De burgerFeaturedLeven & Wonen

Het nieuwe goederenrecht: hoe ver mag een boom van de perceelsgrens staan?

Het nieuwe goederenrecht is bij veel mensen niet in goede aarde gevallen. Veel heeft te maken met de krantenkoppen die een nogal pessimistisch licht werpen op het nieuwe goederenrecht en burenruzies centraal plaatsen. Het zorgde voor veel commotie, maar velen vergeten dat het nieuwe goederenrecht vooral een actualisering is van de regels die al veel langer bestonden, maar die niemand kende. Deze regels waren vaak al door de rechtspraak voorbijgestreefd en zijn nu eindelijk voor eens en voor altijd duidelijk vastgelegd. Zo ook de regels over hoe ver een boom van de perceelsgrens mag staan.

Onderscheid tussen laagstammige en hoogstammige bomen is losgelaten

Over hoe ver een boom van de perceelsgrens moet staan, bestonden er al regels. Daarbij maakte men het onderscheid tussen hoogstammige bomen en laagstammige bomen. Bij hoogstammige bomen dienden de bomen op twee meter van de scheiding tussen het eigen perceel en dat van de buren te staan. Voor laagstammige bomen gold dan weer dat ze op een halve meter dienden te staan.

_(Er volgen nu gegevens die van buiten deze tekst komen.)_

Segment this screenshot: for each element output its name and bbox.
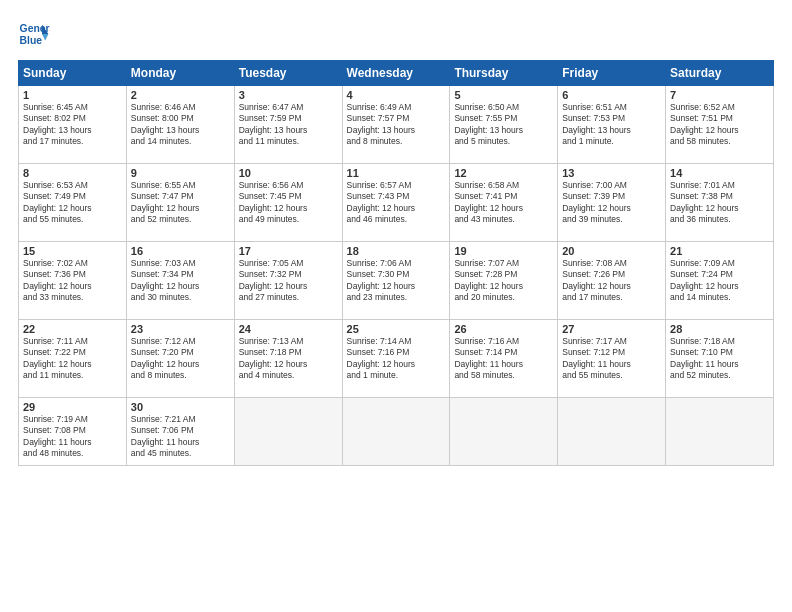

Daarnaast was er ook een aparte regeling voor fruitbomen die als leibomen aan elke kant van de muur konden staan, ook dichter dan een halve meter.

In ieder geval moest men zich dus de vraag stellen of een boom hoogstammig of laagstammig is. Men keek daarbij naar het type boom. Bomen die voldoende groot kunnen worden, waren hoogstammig en dienden dus op twee meter van de perceelsgrens te staan, ongeacht hoe groot de bomen werkelijk waren. Het gaat dan bijvoorbeeld om een eik of een beuk. Boomsoorten die niet al te groot worden, waren laagstammig. Dit was ook het geval wanneer een laagstammige boom in werkelijkheid groter was dan een gesnoeide hoogstammige boom.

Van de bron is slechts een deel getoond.